DAOs help solve the principal-agent problem, which refers to the problem that arises from a conflict of interests between a group (agent) and the central authority (principal) making decisions for the group. Democratic community governance, where both interests and incentives are aligned, is the solution.

Essentially, DAOs open the door for an ownership-based economy. Instead of corporations, DAOs enable people from all over the world to capture the value derived from collectively organizing and creating value. Therefore, DAOs not only significantly expand the possibilities for globalized collaboration and coordination, but also provide a lot of utilitarian value.

Example use cases for DAOs

  • Digital art: according to Andrew Kang (co-founder of Mechanism Capital), “the future [of art] is community ownership.” Artists can join collectives like DAOs to learn from other artists with diverse skill sets, support each other, and create together.
  • Investment: DAO members can collectively vote on which ventures to pursue and know how their funds are being allocated
  • Charity: members can be from anywhere in the world and collectively decide on how to spend donations
  • Freelancing: freelancers can pool their money to collectively spend on tools or services they need

Advantages of a DAO

  • Transparency: the code is open-source so anyone can view or change it
  • Distribution of trust: A lack of central authority means every member can vote on decisions regarding the DAO, including future plans and changes in the smart contract
  • Impossible to shut down: the DAO continues to function even if a major developer leaves the project; any federal authority who wants to shut it down needs to participate in the voting process like anyone else

Disadvantages of a DAO

  • Transparency: open-source code is also a disadvantage because anyone can see, analyze, and, if not secure enough, potentially hack the DAO’s code (e.g. ‘The DAO’ incident in 2016) or discover business secrets
  • Inability to be completely decentralized and autonomous: although DAOs are structurally and geographically decentralized, smart contract protocols need a technical expert to design and improve the code, which can be viewed as centralized

Challenges & Limitations

The idea of a DAO is still nascent. Centralization has already proved to be effective and efficient. To become the future of organizations, DAOs have a long way to go to reach the impact that democracy and centralized governance have had on modern society.
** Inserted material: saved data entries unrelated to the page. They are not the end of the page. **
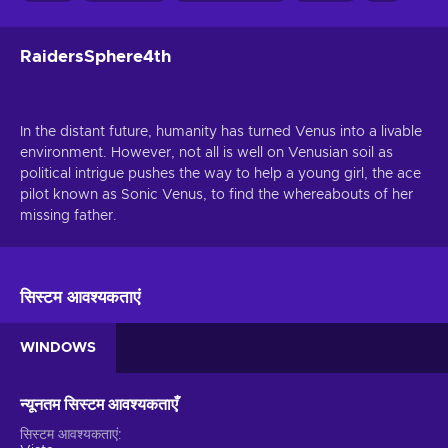
RaidersSphere4th
In the distant future, humanity has turned Venus into a livable
environment. However, not all is well on Venusian soil as
political intrigue pushes the way to help a young girl, the ace
pilot known as Sonic Venus, to find the whereabouts of her
missing father.
सिस्टम आवश्यकताएं
WINDOWS
न्यूनतम सिस्टम आवश्यकताएँ
सिस्टम आवश्यकताएं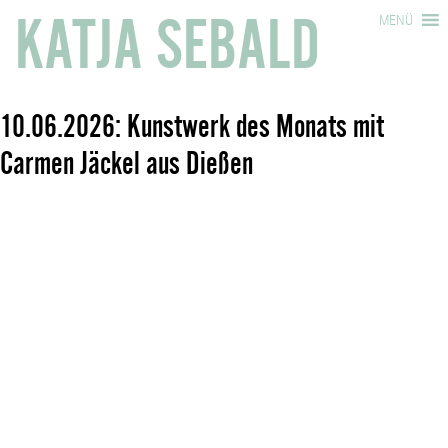
KATJA SEBALD
MENÜ
10.06.2026: Kunstwerk des Monats mit
Carmen Jäckel aus Dießen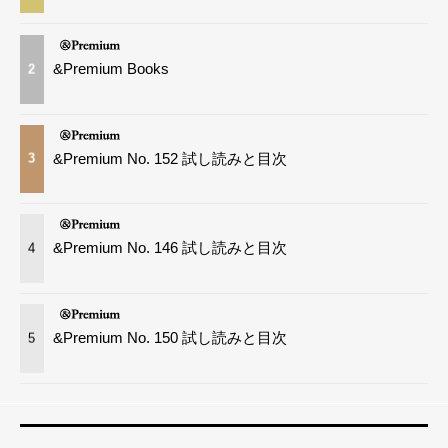
&Premium Books
2
&Premium No. 152 試し読みと目次
3
&Premium No. 146 試し読みと目次
4
&Premium No. 150 試し読みと目次
5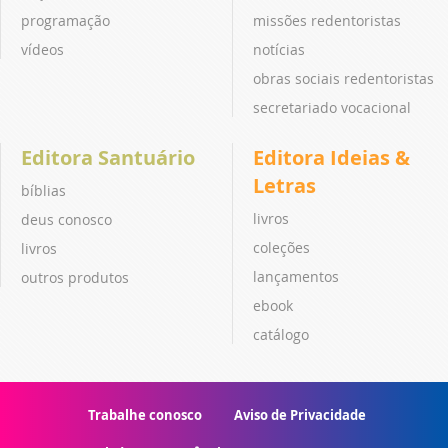
programação
missões redentoristas
vídeos
notícias
obras sociais redentoristas
secretariado vocacional
Editora Santuário
Editora Ideias &
Letras
bíblias
livros
deus conosco
coleções
livros
lançamentos
outros produtos
ebook
catálogo
Trabalhe conosco
Aviso de Privacidade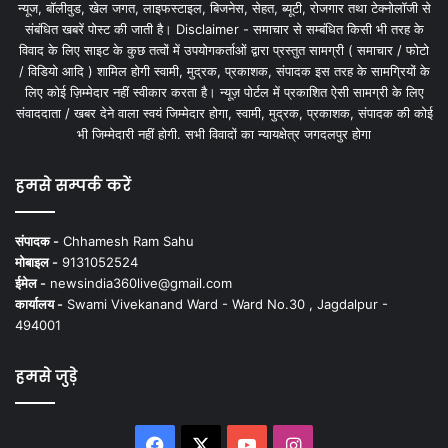
न्यूज, बॉलीवुड, खेल जगत, लाइफस्टाइल, बिजनेस, सेहत, ब्यूटी, रोजगार तथा टेक्नोलॉजी से
संबंधित खबरें पोस्ट की जाती है। Disclaimer - समाचार से सम्बंधित किसी भी तरह के
विवाद के लिए साइट के कुछ तत्वों में उपयोगकर्ताओं द्वारा प्रस्तुत सामग्री ( समाचार / फोटो
/ विडियो आदि ) शामिल होगी स्वामी, मुद्रक, प्रकाशक, संपादक इस तरह के सामग्रियों के
लिए कोई ज़िम्मेदार नहीं स्वीकार करता है। न्यूज़ पोर्टल में प्रकाशित ऐसी सामग्री के लिए
संवाददाता / खबर देने वाला स्वयं जिम्मेदार होगा, स्वामी, मुद्रक, प्रकाशक, संपादक की कोई
भी जिम्मेदारी नहीं होगी. सभी विवादों का न्यायक्षेत्र जगदलपुर होगा
हमसे सम्पर्क करें
संपादक -
Chhamesh Ram Sahu
मोबाइल -
9131052524
ईमेल -
newsindia360live@gmail.com
कार्यालय -
Swami Vivekanand Ward - Ward No.30 , Jagdalpur -
494001
हमसे जुड़े
Facebook
X
YouTube
Instagram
Legal/regulatory framework

A DAO’s legal and regulatory framework, in addition to the overall infrastructure, are underdeveloped. This is especially true when compared to corporations. Although they are similar to corporations, DAOs also do not fit into the same legal and regulatory frameworks because both entities are fundamentally different.
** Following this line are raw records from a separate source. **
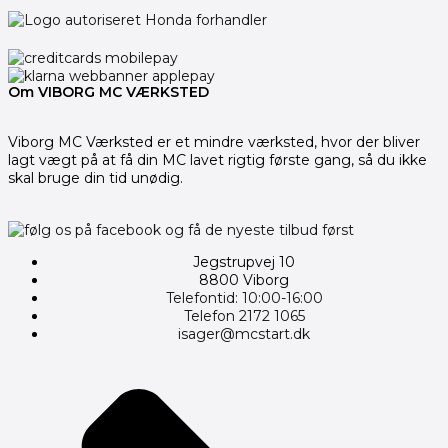
Om VIBORG MC VÆRKSTED
Viborg MC Værksted er et mindre værksted, hvor der bliver
lagt vægt på at få din MC lavet rigtig første gang, så du ikke
skal bruge din tid unødig.
Jegstrupvej 10
8800 Viborg
Telefontid: 10:00-16:00
Telefon 2172 1065
isager@mcstart.dk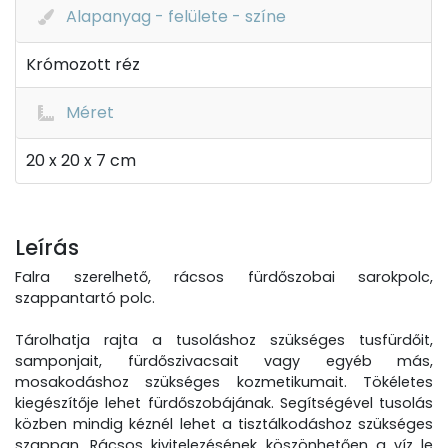
Alapanyag - felülete - színe
Krómozott réz
Méret
20 x 20 x 7 cm
Leírás
Falra szerelhető, rácsos fürdőszobai sarokpolc,
szappantartó polc.
Tárolhatja rajta a tusoláshoz szükséges tusfürdőit,
samponjait, fürdőszivacsait vagy egyéb más,
mosakodáshoz szükséges kozmetikumait. Tökéletes
kiegészítője lehet fürdőszobájának. Segítségével tusolás
közben mindig kéznél lehet a tisztálkodáshoz szükséges
szappan. Rácsos kivitelezésének köszönhetően a víz le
For example, in the U.S., debates are ongoing regarding the legal and regulatory domain of DAOs. The question of whether DAOs are an LLC or a general partnership has created a shroud of uncertainty around DAOs. It gets particularly tricky when DAOs want to also be established in the physical world. Therefore, DAOs will continue to operate in a gray area until agreements can be reached.

Governance structure

There’s a reason why traditional corporations with strict hierarchies have worked for so long. Decisions will be impossible to execute if every employee in a hierarchical organization had a say.

This is the same for large-scale DAOs. The majority of DAOs today have unrefined governance structures (e.g. 1 token = 1 vote). Everyone who votes has their own opinion, which makes extremely complicated in voting situations with hundreds or thousands of token holders.

The governance structure needs improvements. For example, DAOs can adopt a delegated authority model. This model allows token holders to vote in qualified leaders to make important decisions transparently. Members can also create sub-DAOs, or “bubbles” within a DAO, to improve the efficiency of assigning tasks and the organization of information flow.


As we usher in a new era of the internet, DAOs will play a vital role in shaping a truly decentralized Web 3.0. Not only are DAOs challenging the status quo of corporate governance, but they are also changing how people work together and engage with the digital world. DAOs are the future of organizations.